--- Supplied records Enclosed Below ---

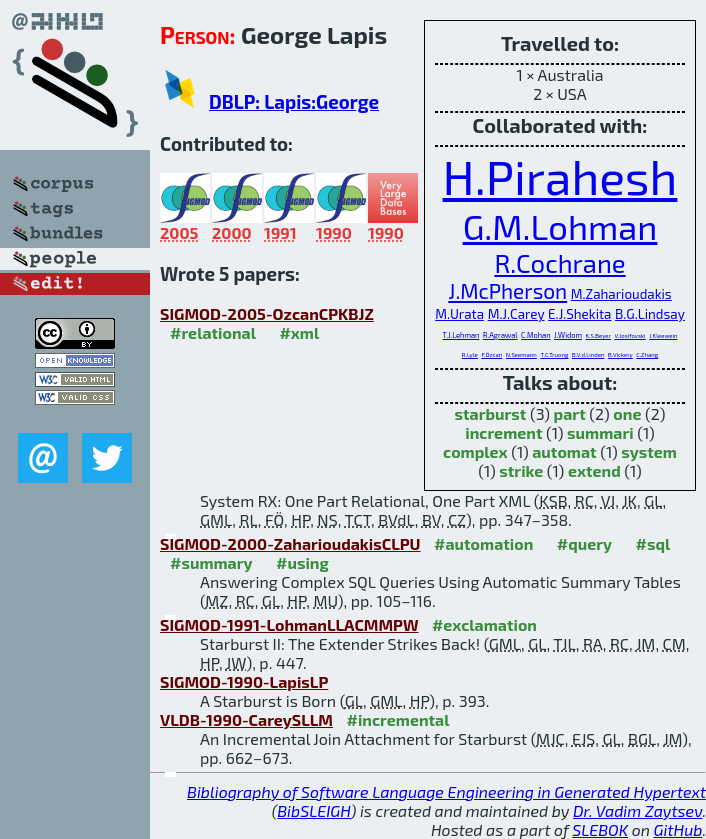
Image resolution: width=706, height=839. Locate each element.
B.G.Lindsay (650, 314)
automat (564, 451)
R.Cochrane (559, 262)
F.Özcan (491, 354)
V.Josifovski (630, 335)
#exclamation (484, 624)
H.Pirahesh (560, 176)
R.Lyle (470, 354)
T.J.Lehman (460, 335)
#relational (213, 332)
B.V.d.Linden (588, 354)
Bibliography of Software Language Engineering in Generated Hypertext (446, 791)
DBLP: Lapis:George (294, 101)
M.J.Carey (516, 314)
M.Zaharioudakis (621, 294)
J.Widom (568, 335)
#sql (653, 543)
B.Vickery (620, 354)
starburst (491, 413)
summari (600, 432)
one (627, 413)
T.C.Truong (554, 354)
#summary (211, 562)
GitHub (678, 829)
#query (584, 543)
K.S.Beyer (598, 335)
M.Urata (459, 314)
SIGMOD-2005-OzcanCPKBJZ (267, 313)
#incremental (397, 719)
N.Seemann (521, 354)
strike (521, 470)
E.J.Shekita (579, 314)
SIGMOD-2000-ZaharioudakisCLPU (290, 543)
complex (475, 451)
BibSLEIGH (313, 810)
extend (594, 470)
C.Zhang (647, 354)
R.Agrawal (500, 335)
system (649, 451)
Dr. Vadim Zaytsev (637, 810)
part (570, 413)
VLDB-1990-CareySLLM (246, 719)
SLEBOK (600, 829)
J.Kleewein (663, 335)
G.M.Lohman (560, 226)
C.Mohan (535, 335)
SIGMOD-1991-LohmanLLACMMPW (289, 624)
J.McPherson (507, 290)
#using (302, 562)
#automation (483, 543)
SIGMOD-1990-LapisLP (244, 681)
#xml (299, 332)
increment (503, 432)
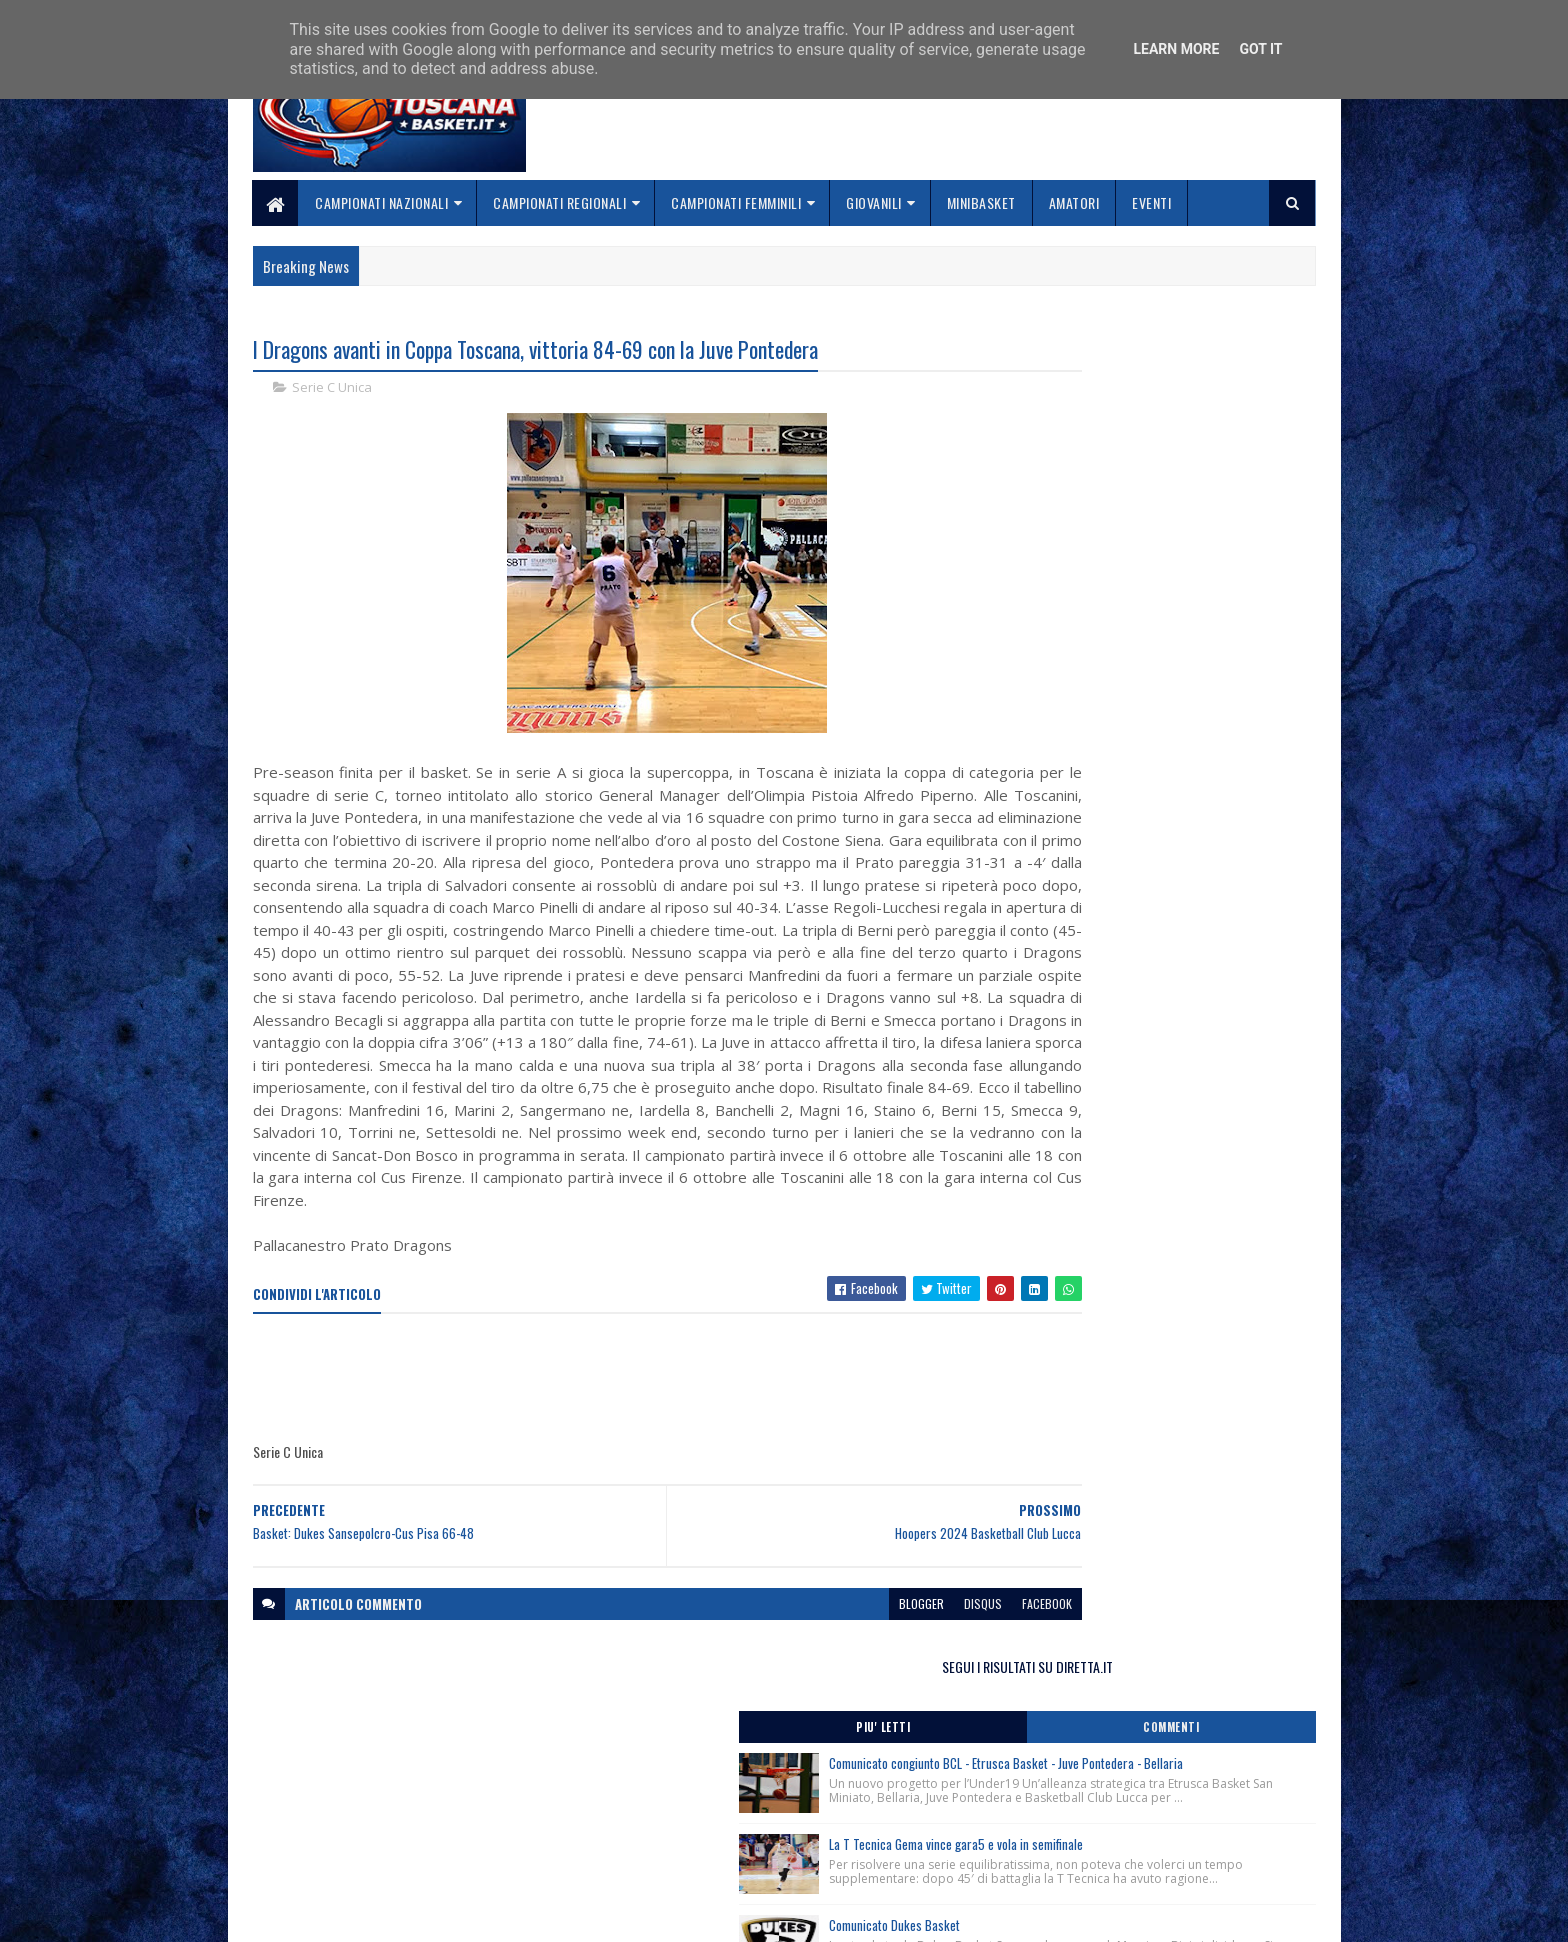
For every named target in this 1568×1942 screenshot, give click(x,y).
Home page (648, 1786)
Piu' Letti (1076, 415)
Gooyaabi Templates (514, 1914)
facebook (926, 1672)
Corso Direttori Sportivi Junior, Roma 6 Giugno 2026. (1144, 1079)
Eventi (1152, 202)
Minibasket (981, 202)
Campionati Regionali (560, 202)
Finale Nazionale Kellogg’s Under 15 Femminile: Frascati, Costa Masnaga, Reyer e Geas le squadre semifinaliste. (1152, 915)
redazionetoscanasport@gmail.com (1193, 1788)
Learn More (1176, 49)
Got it (1260, 49)
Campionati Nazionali (382, 202)
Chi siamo (644, 1810)
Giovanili (875, 202)
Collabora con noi (669, 1833)
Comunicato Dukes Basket (1152, 697)
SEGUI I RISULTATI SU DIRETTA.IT (1156, 354)
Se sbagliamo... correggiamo (703, 1857)
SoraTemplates (347, 1914)
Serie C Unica (332, 390)
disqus (862, 1672)
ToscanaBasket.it (1082, 1185)
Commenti (1236, 415)
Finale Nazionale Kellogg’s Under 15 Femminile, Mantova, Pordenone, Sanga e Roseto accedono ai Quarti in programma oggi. (1154, 1030)
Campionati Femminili (737, 202)
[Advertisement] (617, 1449)
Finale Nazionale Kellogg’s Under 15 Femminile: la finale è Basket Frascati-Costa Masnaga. (1150, 850)
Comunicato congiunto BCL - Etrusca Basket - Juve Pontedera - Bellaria (1200, 461)
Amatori (1074, 202)
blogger (800, 1672)
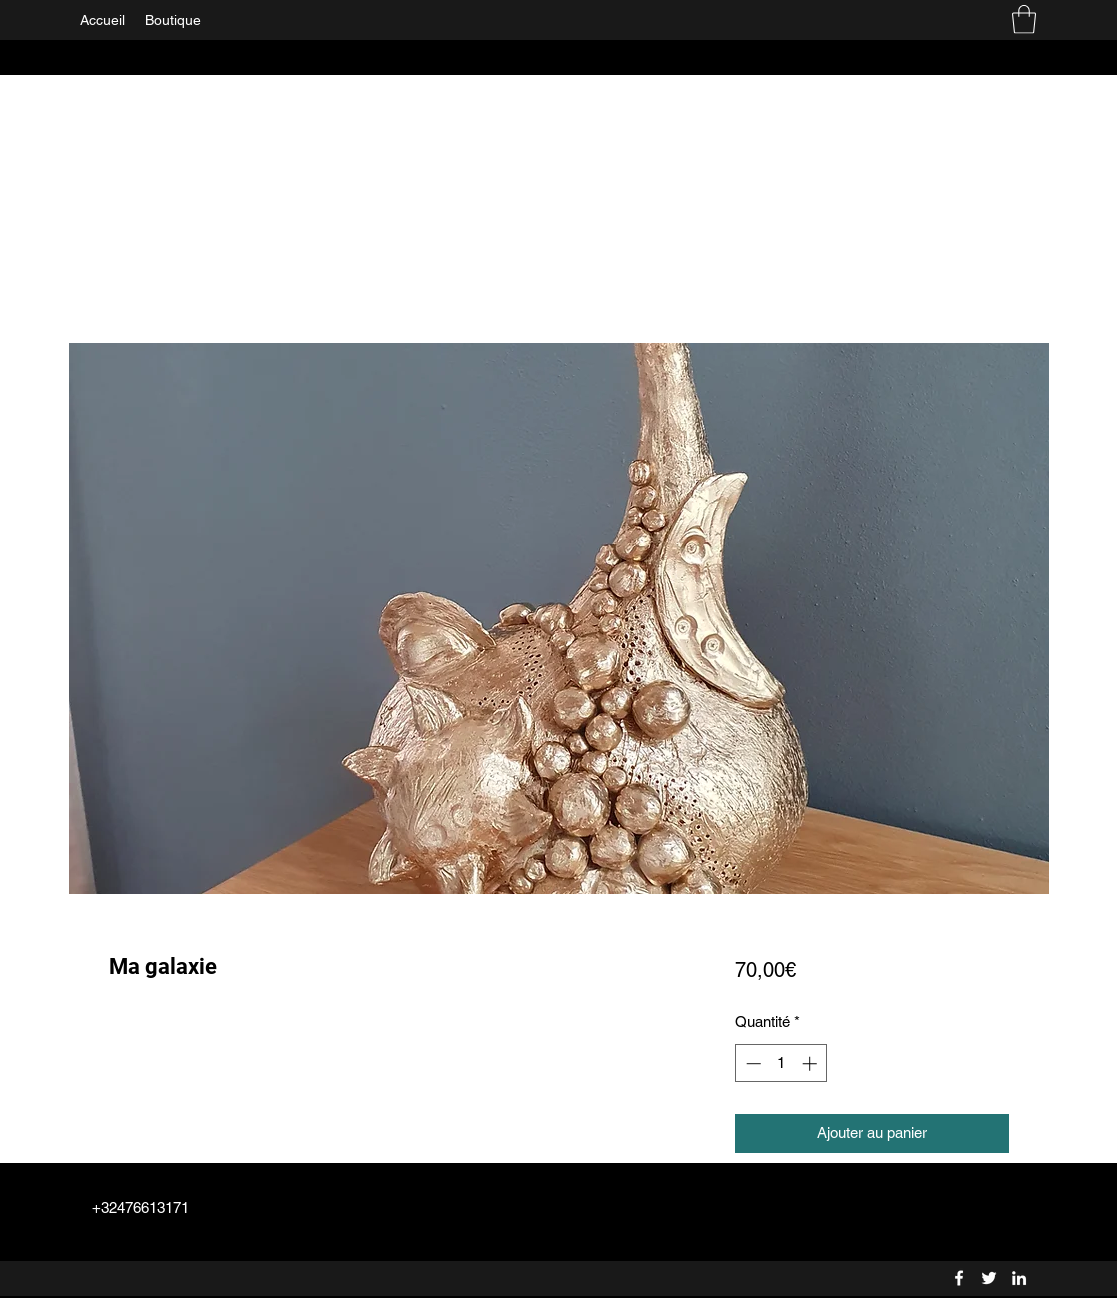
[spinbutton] (781, 1063)
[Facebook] (959, 1278)
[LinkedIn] (1019, 1278)
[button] (1024, 19)
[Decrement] (751, 1063)
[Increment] (811, 1063)
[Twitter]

--- End of Enclosed Supplied records ---

Assignment:
Using the records above, copy word for word the line with "#sql (653, 543)", the line with "J.McPherson (507, 290)", and every line between them.

Exercise result:
#sql (653, 543)
B.Vickery (620, 354)
starburst (491, 413)
summari (600, 432)
one (627, 413)
T.C.Truong (554, 354)
#summary (211, 562)
GitHub (678, 829)
#query (584, 543)
K.S.Beyer (598, 335)
M.Urata (459, 314)
SIGMOD-2005-OzcanCPKBJZ (267, 313)
#incremental (397, 719)
N.Seemann (521, 354)
strike (521, 470)
E.J.Shekita (579, 314)
SIGMOD-2000-ZaharioudakisCLPU (290, 543)
complex (475, 451)
BibSLEIGH (313, 810)
extend (594, 470)
C.Zhang (647, 354)
R.Agrawal (500, 335)
system (649, 451)
Dr. Vadim Zaytsev (637, 810)
part (570, 413)
VLDB-1990-CareySLLM (246, 719)
SLEBOK (600, 829)
J.Kleewein (663, 335)
G.M.Lohman (560, 226)
C.Mohan (535, 335)
SIGMOD-1991-LohmanLLACMMPW (289, 624)
J.McPherson (507, 290)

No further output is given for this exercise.